Brief →
Go line by line through the data and copy those with the word "konusu".

───── Material to process ─────

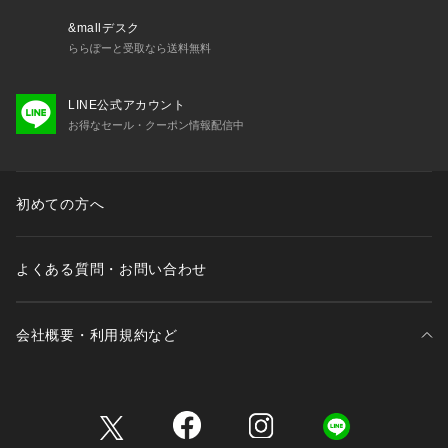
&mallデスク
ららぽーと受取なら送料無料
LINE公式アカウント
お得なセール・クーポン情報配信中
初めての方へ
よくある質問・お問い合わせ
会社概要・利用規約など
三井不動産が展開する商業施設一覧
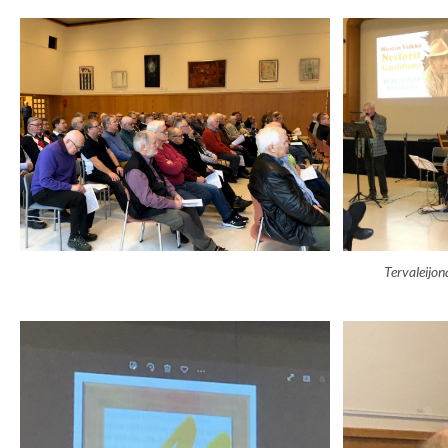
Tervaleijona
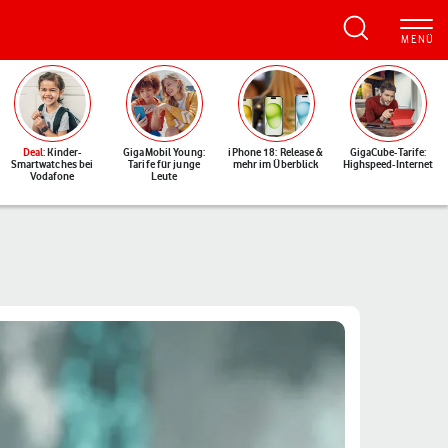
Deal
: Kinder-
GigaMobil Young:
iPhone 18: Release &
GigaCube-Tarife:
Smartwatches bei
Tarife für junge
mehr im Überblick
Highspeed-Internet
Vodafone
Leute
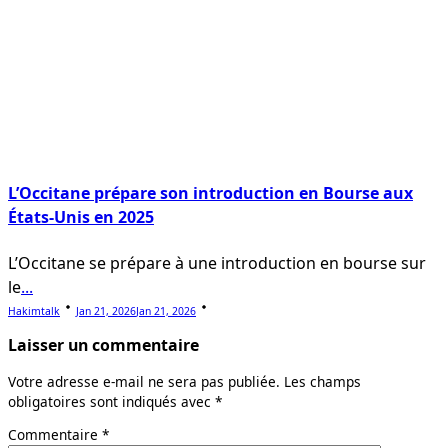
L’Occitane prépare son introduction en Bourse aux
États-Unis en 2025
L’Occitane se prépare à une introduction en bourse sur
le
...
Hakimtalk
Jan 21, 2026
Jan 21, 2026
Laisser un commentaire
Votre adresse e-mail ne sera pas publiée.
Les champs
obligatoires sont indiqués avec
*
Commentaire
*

─────
───── Material to process ─────

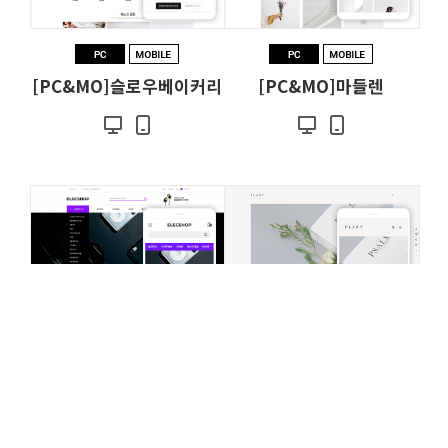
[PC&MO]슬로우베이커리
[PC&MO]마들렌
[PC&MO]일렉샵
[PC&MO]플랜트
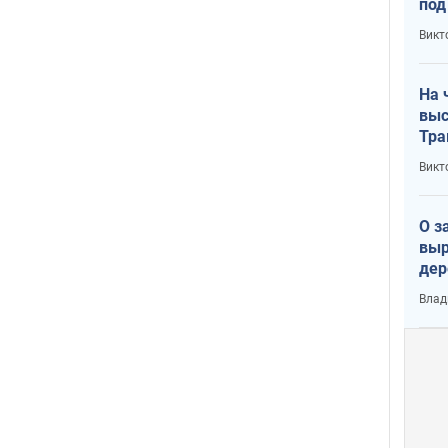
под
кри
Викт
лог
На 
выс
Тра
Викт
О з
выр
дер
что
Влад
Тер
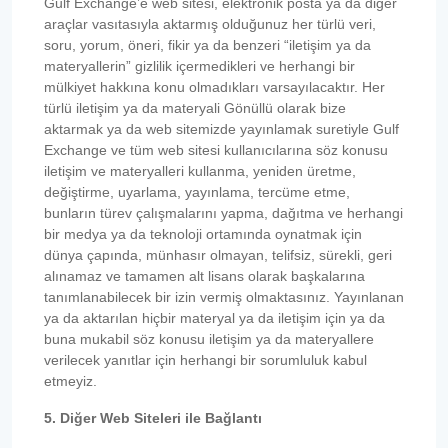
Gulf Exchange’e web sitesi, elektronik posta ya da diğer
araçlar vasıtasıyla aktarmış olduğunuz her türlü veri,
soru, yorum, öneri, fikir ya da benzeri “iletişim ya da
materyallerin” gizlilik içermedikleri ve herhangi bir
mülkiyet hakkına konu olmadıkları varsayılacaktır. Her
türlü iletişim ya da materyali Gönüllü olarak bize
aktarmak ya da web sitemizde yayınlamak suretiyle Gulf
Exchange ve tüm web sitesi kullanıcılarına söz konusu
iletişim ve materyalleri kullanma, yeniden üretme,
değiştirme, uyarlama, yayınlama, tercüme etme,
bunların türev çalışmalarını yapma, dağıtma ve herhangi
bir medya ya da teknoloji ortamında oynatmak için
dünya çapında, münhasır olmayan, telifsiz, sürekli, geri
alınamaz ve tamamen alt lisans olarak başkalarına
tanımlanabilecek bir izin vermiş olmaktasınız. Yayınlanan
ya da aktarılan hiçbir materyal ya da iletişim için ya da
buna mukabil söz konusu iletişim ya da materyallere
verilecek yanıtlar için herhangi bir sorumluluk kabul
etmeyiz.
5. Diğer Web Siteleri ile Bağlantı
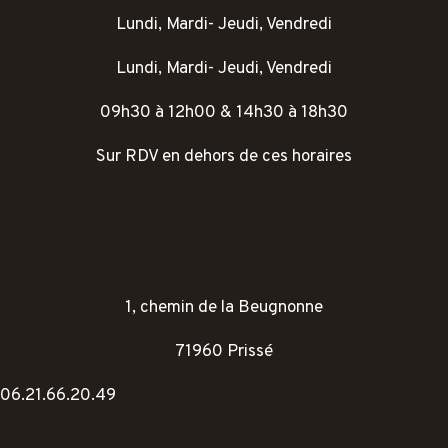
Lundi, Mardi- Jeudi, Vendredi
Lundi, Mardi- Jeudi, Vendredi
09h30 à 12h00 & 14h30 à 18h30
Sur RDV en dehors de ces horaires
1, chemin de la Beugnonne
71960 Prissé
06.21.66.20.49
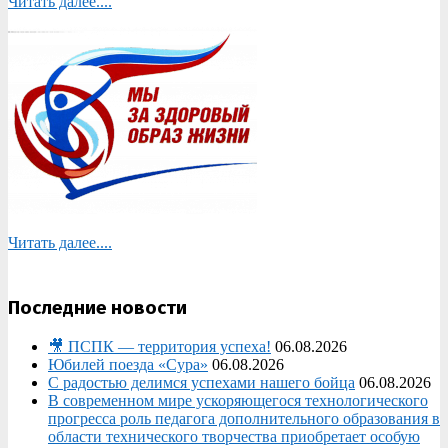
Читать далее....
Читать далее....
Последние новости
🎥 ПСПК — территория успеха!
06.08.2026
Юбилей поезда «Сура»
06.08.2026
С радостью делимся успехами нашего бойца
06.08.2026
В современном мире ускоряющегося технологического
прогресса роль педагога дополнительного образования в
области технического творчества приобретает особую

─────
───── Material to process ─────

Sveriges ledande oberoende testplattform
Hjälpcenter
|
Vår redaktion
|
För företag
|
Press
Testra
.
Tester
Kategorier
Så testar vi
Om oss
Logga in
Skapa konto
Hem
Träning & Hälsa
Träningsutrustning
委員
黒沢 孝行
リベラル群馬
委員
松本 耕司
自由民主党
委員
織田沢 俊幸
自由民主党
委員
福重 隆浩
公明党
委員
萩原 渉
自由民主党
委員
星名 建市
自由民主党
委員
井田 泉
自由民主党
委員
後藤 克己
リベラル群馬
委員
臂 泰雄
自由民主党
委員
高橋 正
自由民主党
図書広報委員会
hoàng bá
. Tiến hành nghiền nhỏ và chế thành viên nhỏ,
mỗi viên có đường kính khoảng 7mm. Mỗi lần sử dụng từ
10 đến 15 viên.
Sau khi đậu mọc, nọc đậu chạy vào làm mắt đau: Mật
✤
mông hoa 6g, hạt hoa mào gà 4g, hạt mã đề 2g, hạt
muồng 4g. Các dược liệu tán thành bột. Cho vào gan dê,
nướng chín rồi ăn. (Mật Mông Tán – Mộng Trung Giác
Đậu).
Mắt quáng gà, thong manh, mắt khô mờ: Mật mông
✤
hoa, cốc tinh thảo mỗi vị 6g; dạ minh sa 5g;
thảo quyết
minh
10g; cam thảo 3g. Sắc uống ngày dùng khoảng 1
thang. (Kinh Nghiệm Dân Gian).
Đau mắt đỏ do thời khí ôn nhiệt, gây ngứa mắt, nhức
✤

─────

Solved problem →
Exchange ve tüm web sitesi kullanıcılarına söz konusu
buna mukabil söz konusu iletişim ya da materyallere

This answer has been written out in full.